Rechtliche Wege, Kritik an Operationen und Tipps für Kliniken
Die_der Aktionskünstler_in und Fotograph_in Del LaGrace Volcano rief dazu auf, endlich frühe, nicht notwendige „geschlechtsangleichende“ medizinische Maßnahmen zu unterlassen, damit intergeschlechtlich geborene Kinder eine unbeschwerte Beziehung zu ihren Körpern entwickeln können.
Ein besonderes Glück und Ehre zugleich war es, die Juristin Prof. Konstanze Plett für ein Kurzstatement zum Beschluss des Bundesverfassungsgerichts zum 3. Geschlecht zu gewinnen. Plett war Mitautorin der zugrundeliegenden Verfassungsbeschwerde. Sie gab einen Ausblick auf das Jahr 2018 und den praktischen Hinweis, dass bereits heute Anträge für einen dritten Geschlechtseintrag gestellt werden können – auch wenn über diese Anträge erst aufgrund des bis Ende 2018 zu erlassenden Gesetzes zu entscheiden ist.
Bei dem abschließenden Podiumsgespräch wirkten drei Elternvertreter_innen, die Ärztinnen Prof. Margit Fisch und Dr. Esther Schulz sowie der Ethikerin Dr. Katharina Woellert mit. Viele der Kontroversen konnten nur angerissen werden – z.B. der medizinische Sprachgebrauch wie „Anomalien“ oder „Abweichungen“ statt „Variationen“, die Klassifikation und fragliche Notwendigkeit von Genitaloperationen beim Adrenogenitalen Syndrom (AGS) und Hypospadien – doch allein dafür ein Forum zu haben ist wichtig und leider sehr selten. Beeindruckend war es, aus dem Alltag von Familien mit intergeschlechtlichen Kindern zu hören, dass es durchaus möglich und „undramatisch“ ist, offen mit Intergeschlechtlichkeit umzugehen. Die Eltern berichteten von ihren guten und schwierigen Erfahrungen mit dem eigenen Umfeld, der Medizin und der fehlenden Beratung ganz am Anfang. Hilfreich seien oft kleine Gesten gewesen: Dass mir der Arzt nach der Geburt zu meinem gesunden Kind gratulierte, und die noch nicht sichere Geschlechtsbestimmung in den Hintergrund trat.

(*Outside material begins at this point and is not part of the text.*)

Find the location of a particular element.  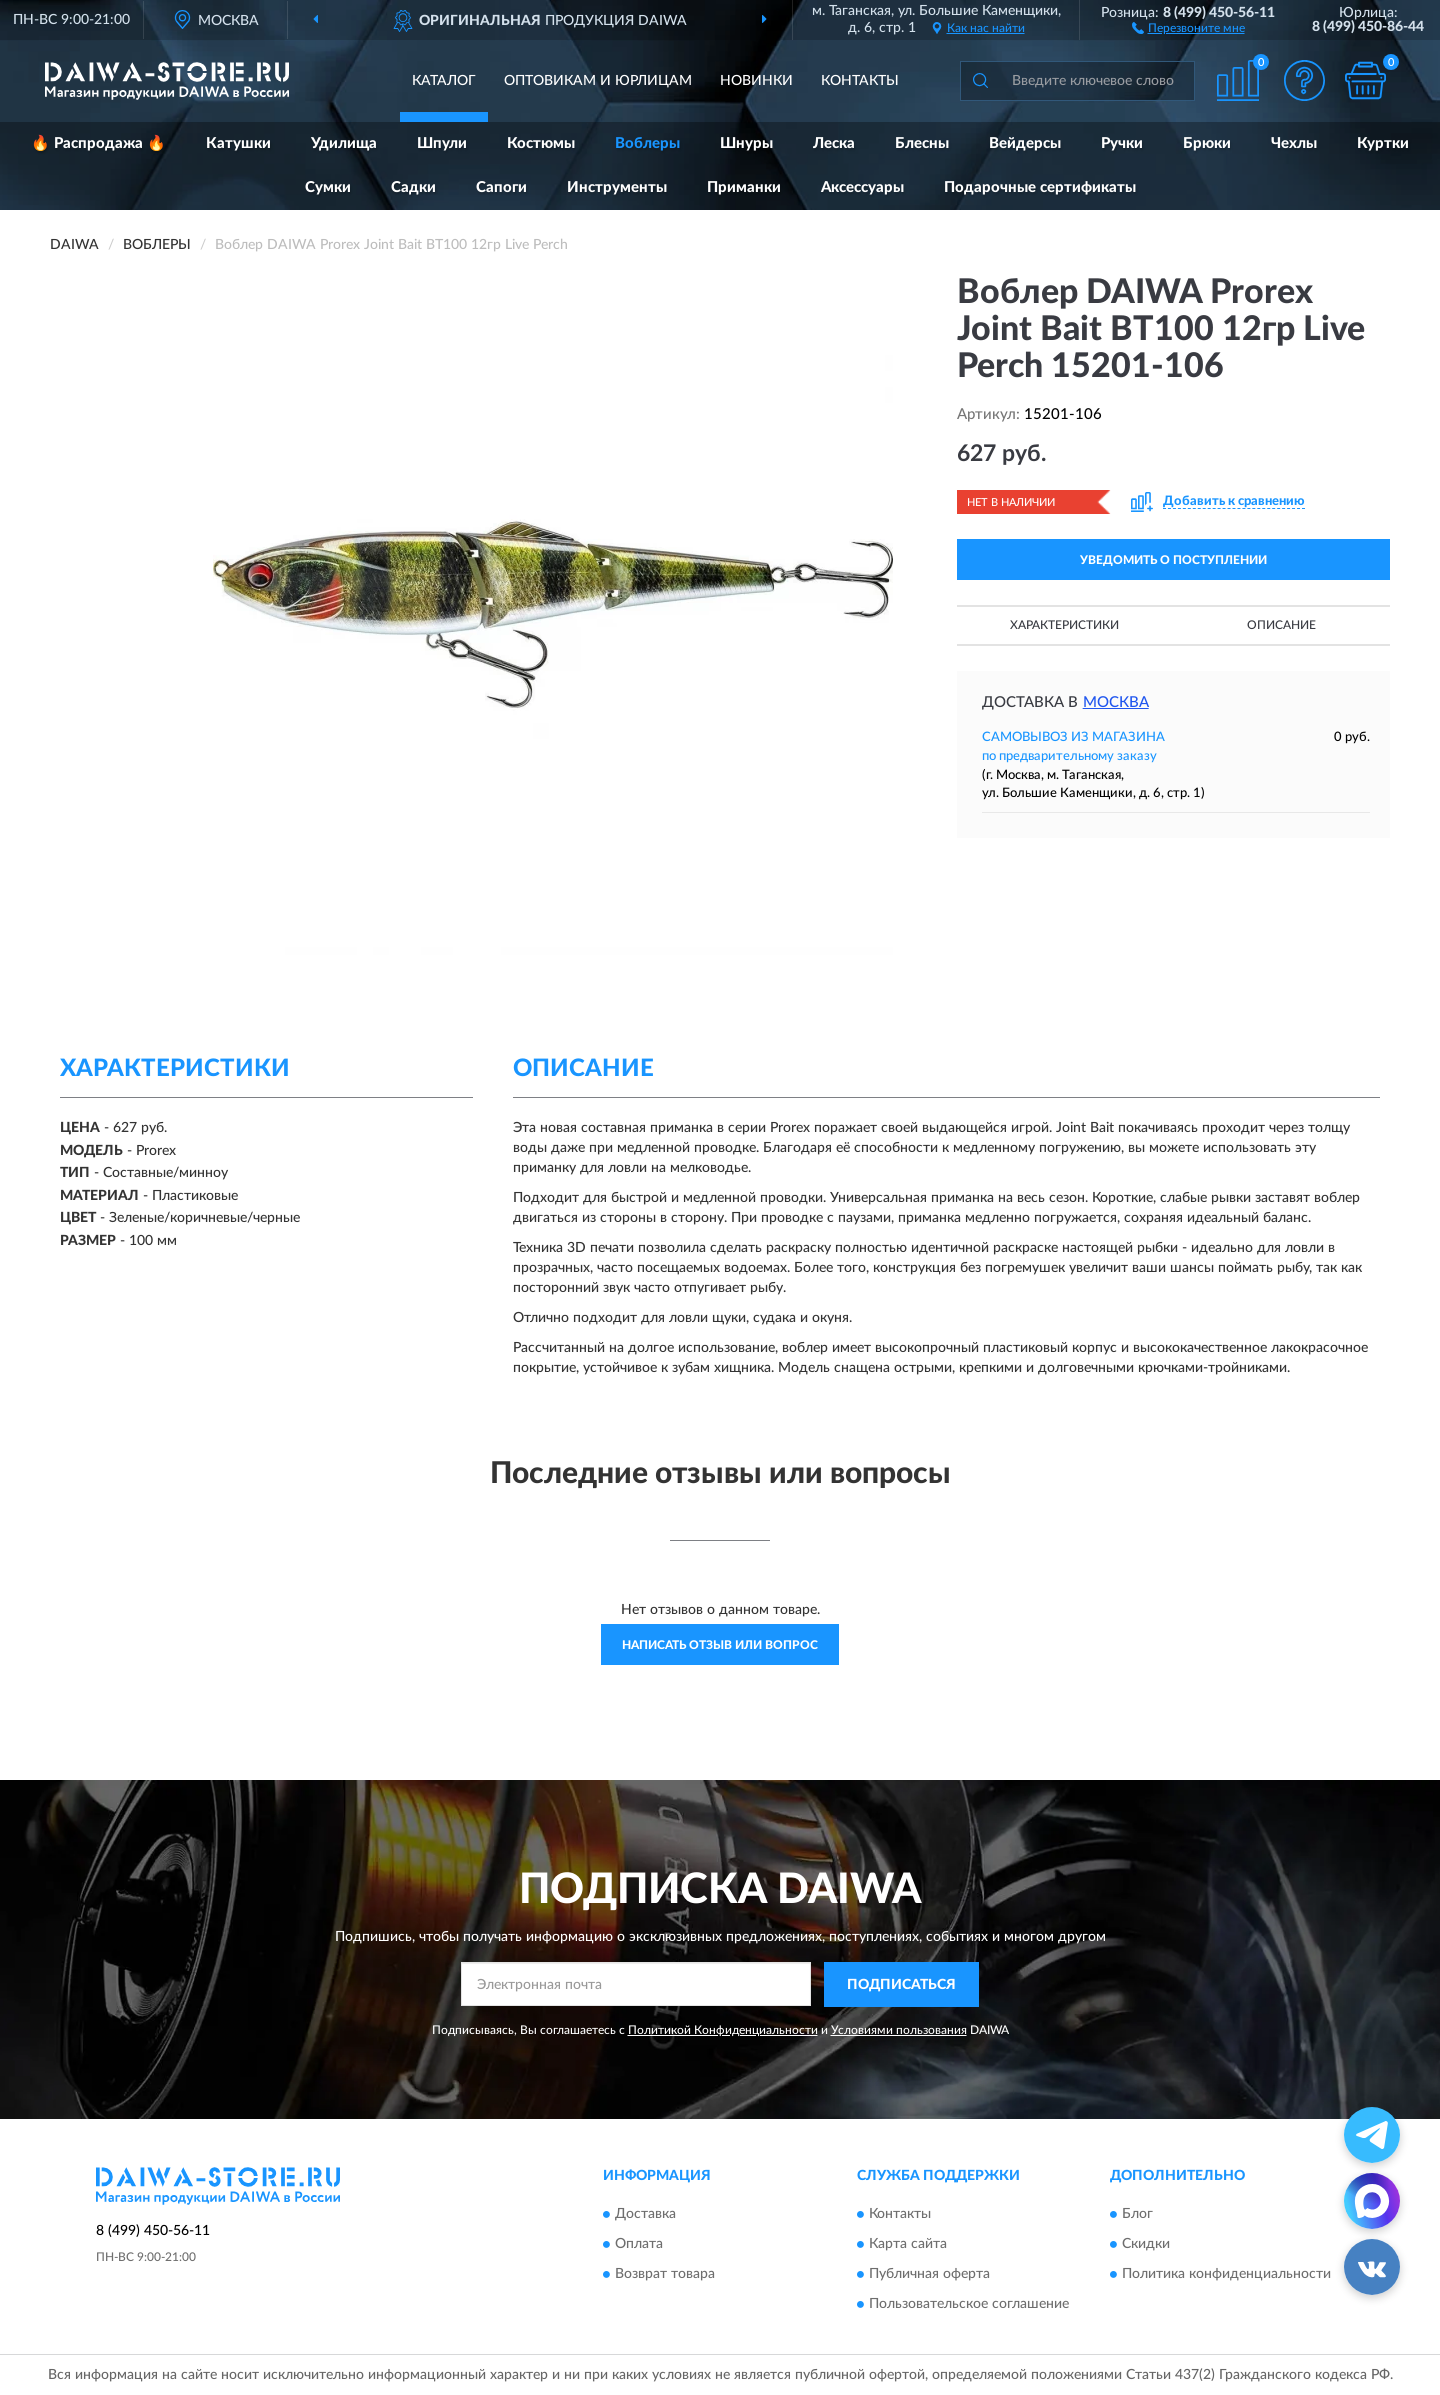

Оптовикам и юрлицам is located at coordinates (598, 81).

Folgenreich könnte dieser Eltern-Wunsch aus der Podiumsdiskussion sein: Kompetenz- und DSD-Zentren sollten damit werben, dass bei ihnen „nicht operiert“ wird – wenn keine vitale oder funktionale Not besteht. Auf deren Websites könnte stehen: „Wir führen keine irreversiblen, medizinisch nicht notwendigen Maßnahmen ohne höchstpersönliche Zustimmmung an Ihrem Kind in unserem Haus durch!“ – eine Werbeidee, die Schule machen könnte!

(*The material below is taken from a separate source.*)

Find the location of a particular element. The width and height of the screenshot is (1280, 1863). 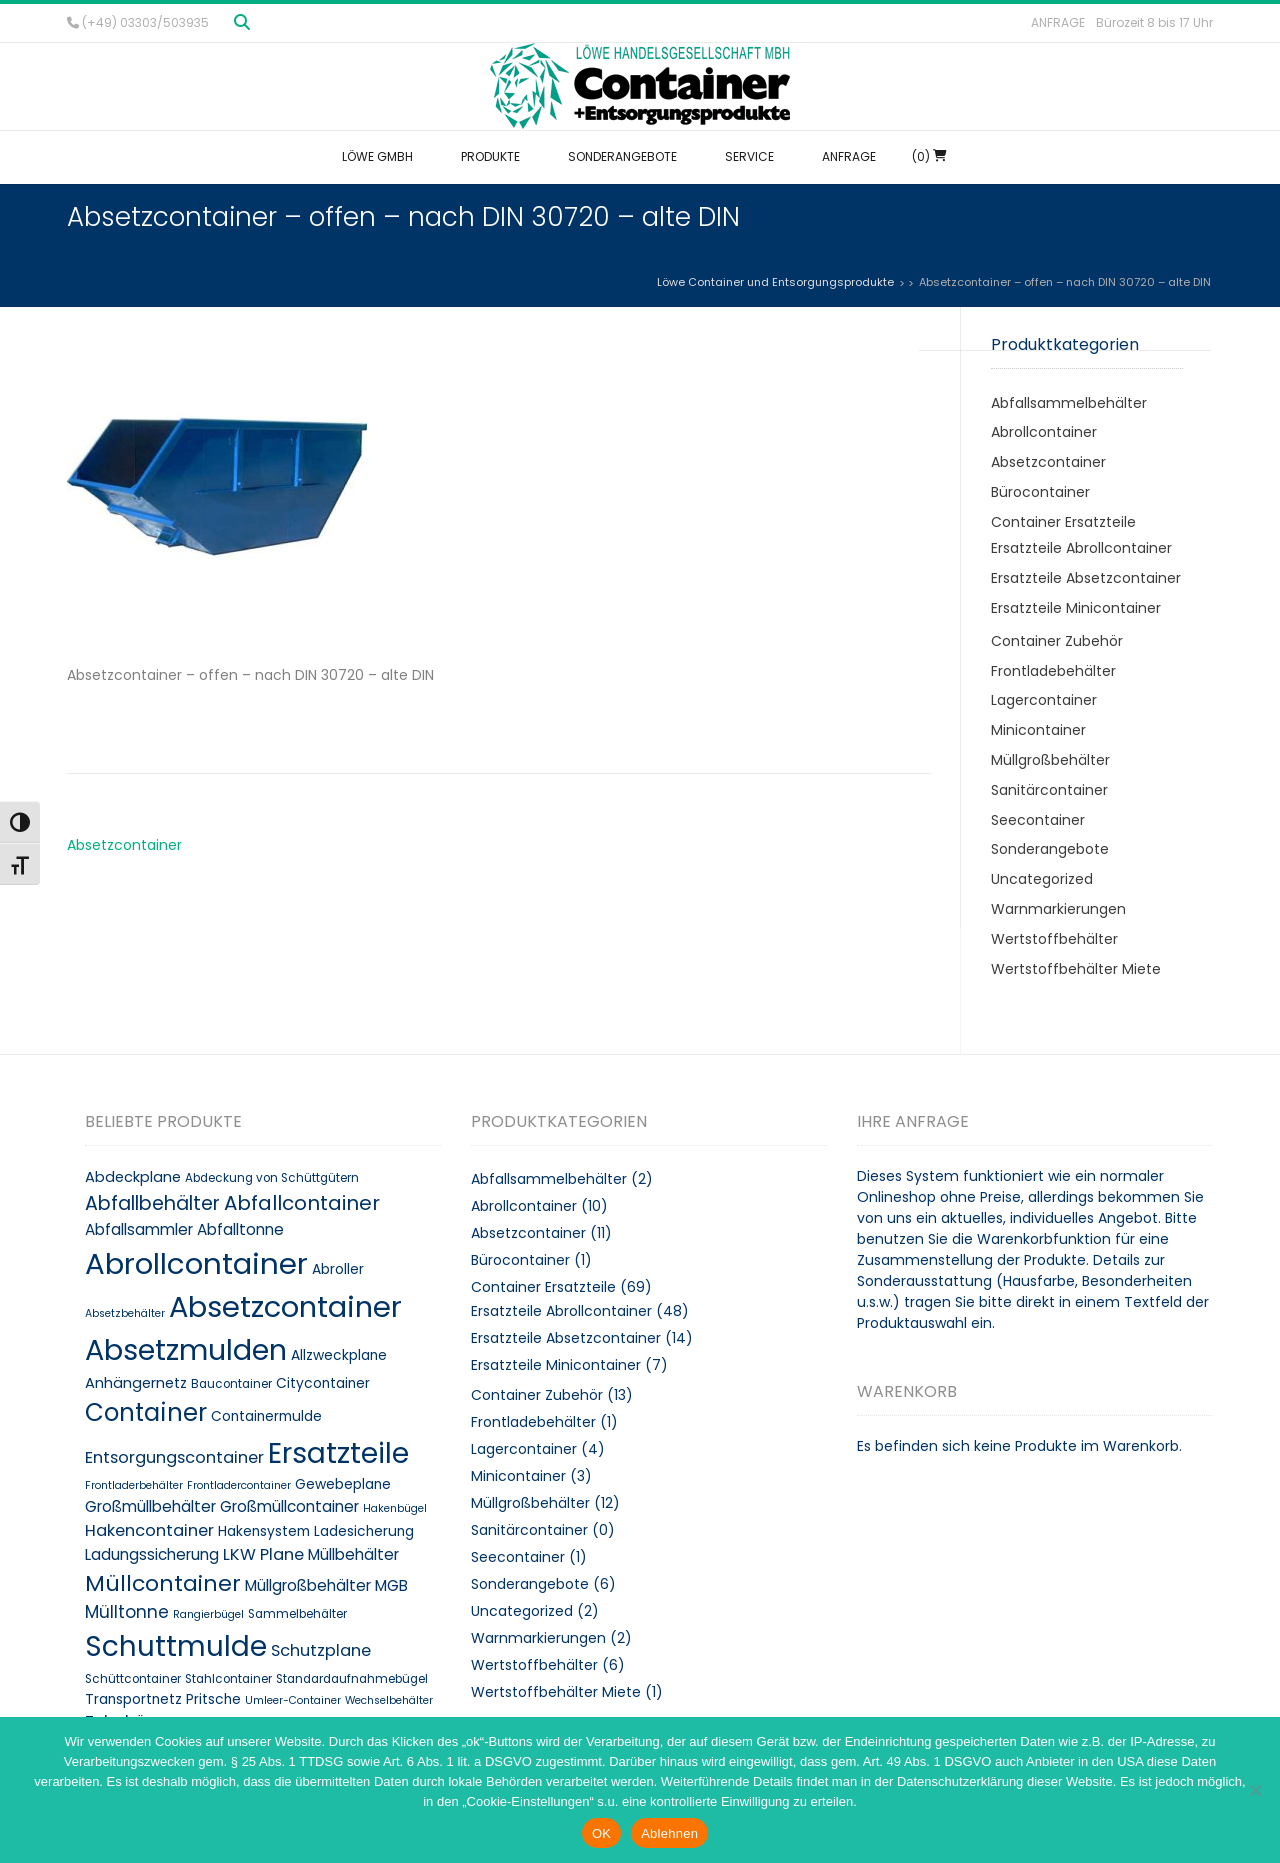

Schutzplane [Schutzplane (13 Produkte)] is located at coordinates (321, 1650).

Die Auswertung ergab große Zufriedenheit der Teilnehmenden insbesondere mit der Themenwahl, Perspektivvielfalt, Interdisziplinarität und Offenheit, sowie Begeisterung über die Einbindung von Kunst und Erfahrungswissen in die wissenschaftliche Debatte an einem Universitätsklinikum. Bedauert wurden die zeitlichen Grenzen. Dank gilt allen Mitwirkenden, Gästen und Helfer_innen und den teilnehmenden Medienvertreter_innen. Vom Symposium berichtete am 1.12.2017 das Wissenschaftsmagazin LOGO auf NDR Info.